Small businesses across Britain have raised their concerns about weak economic growth, consumer demand and high lending rates in the latest Federation of Small Businesses (FSB) Small Business Index (SBI), published today.
Amid persistent political uncertainty, the domestic economy is flagged more often as a growth constraint by small businesses than any other common barrier to expansion. Close to six in 10 (58 per cent) say it is a significant barrier to growth, up from 55 per cent at this time last year.
Access to appropriately skilled staff (36 per cent), lack of consumer demand (29 per cent) and labour costs (21 per cent) are also frequently flagged as primary barriers to growth.
The London Small Business Index (LSBI) stands at, 16 in Q4 2018, reflecting a level of pessimism not seen since the aftermath of the financial crash.

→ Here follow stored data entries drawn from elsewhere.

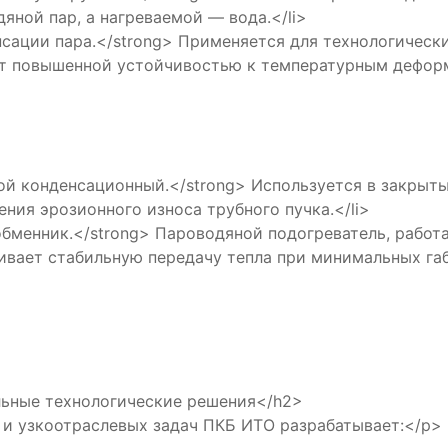
яной пар, а нагреваемой — вода.</li>
и пара.</strong> Применяется для технологических
т повышенной устойчивостью к температурным деформ
нденсационный.</strong> Используется в закрытых 
ния эрозионного износа трубного пучка.</li>
ник.</strong> Пароводяной подогреватель, работа
ивает стабильную передачу тепла при минимальных габ
альные технологические решения</h2>
 и узкоотраслевых задач ПКБ ИТО разрабатывает:</p>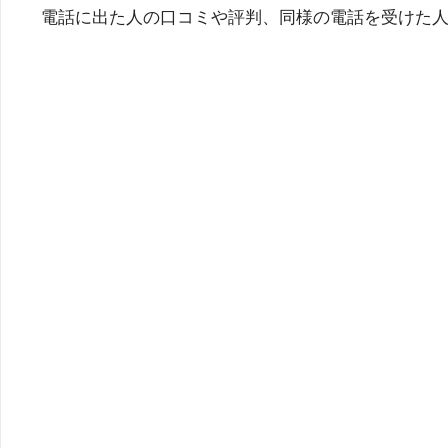
電話に出た人の口コミや評判、同様の電話を受けた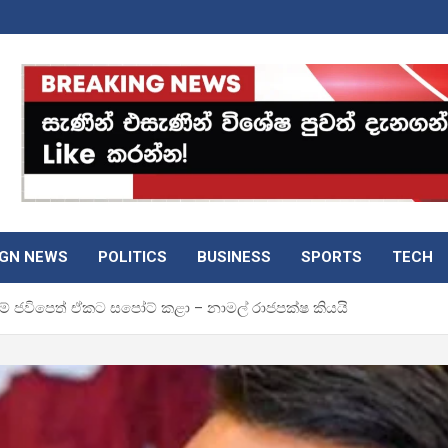
IGN NEWS
POLITICS
BUSINESS
SPORTS
TECH
නම් ජවිපෙත් ඒකට සපෝට් කළා – නාමල් රාජපක්ෂ කියයි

FSB national chairman, Mike Cherry said, “How have politicians allowed it to come to this? Two and half years on from the Brexit vote and small businesses are looking ahead to Brexit day with no idea of what environment they’ll be faced with in less than ten weeks’ time.
“The danger of a serious economic shock posed by a chaotic no-deal Brexit is real and imminent. It’s time for politicians to stop the in-fighting and agree on a cross-party way forward.

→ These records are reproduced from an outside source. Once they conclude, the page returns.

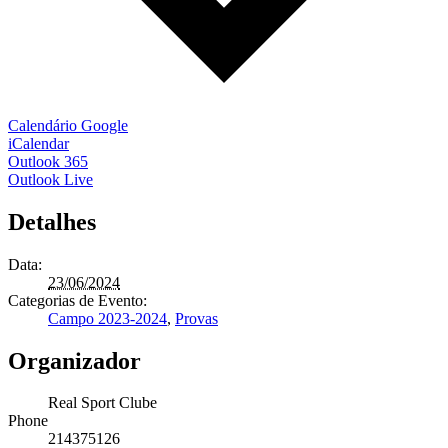
Calendário Google
iCalendar
Outlook 365
Outlook Live
Detalhes
Data:
23/06/2024
Categorias de Evento:
Campo 2023-2024
,
Provas
Organizador
Real Sport Clube
Phone
214375126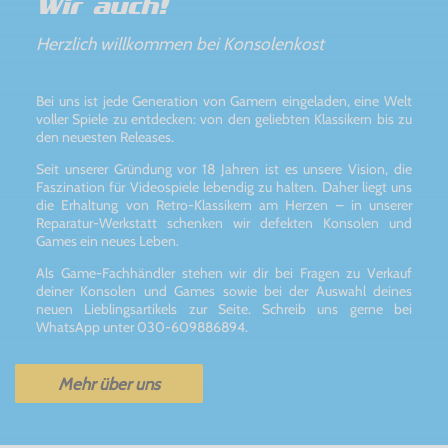
Wir auch!
Herzlich willkommen bei Konsolenkost
Bei uns ist jede Generation von Gamern eingeladen, eine Welt
voller Spiele zu entdecken: von den geliebten Klassikern bis zu
den neuesten Releases.
Seit unserer Gründung vor 18 Jahren ist es unsere Vision, die
Faszination für Videospiele lebendig zu halten. Daher liegt uns
die Erhaltung von Retro-Klassikern am Herzen – in unserer
Reparatur-Werkstatt schenken wir defekten Konsolen und
Games ein neues Leben.
Als Game-Fachhändler stehen wir dir bei Fragen zu Verkauf
deiner Konsolen und Games sowie bei der Auswahl deines
neuen Lieblingsartikels zur Seite. Schreib uns gerne bei
WhatsApp unter 030-609886894.
Mehr über uns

“The current uncertainty is making it impossible for firms to plan, hire and invest. That’s feeding into wider concern about the economy at large. We won’t see GDP growth pick-up again until there’s some certainty about how the business environment will change in the coming months.
“Come the beginning of April, small firms will not only have Brexit day to worry about but also Making Tax Digital, a higher living wage, rising auto-enrolment contributions and further business rates hikes. This will be a flashpoint for a lot of businesses, threatening the futures of many.”
The new SBI also shows borrowing costs for small businesses soaring. The proportion of successful credit applicants being offered a borrowing rate of five per cent or more has hit a record-high (74 per cent).
The proportion of small firms applying for external finance remains stubbornly low at around one in eight (13 per cent).
Cherry added, “With Brexit taking up all of the Government’s bandwidth there are a huge number of domestic business issues that are not being addressed. They include the long-standing barriers small firms face when trying to access new finance, and the sky-high borrowing rates they’re often offered if an application is successful.
“This is another issue that will be exacerbated by a chaotic no-deal Brexit. When times are tough, big lenders often put supporting small businesses on hold.”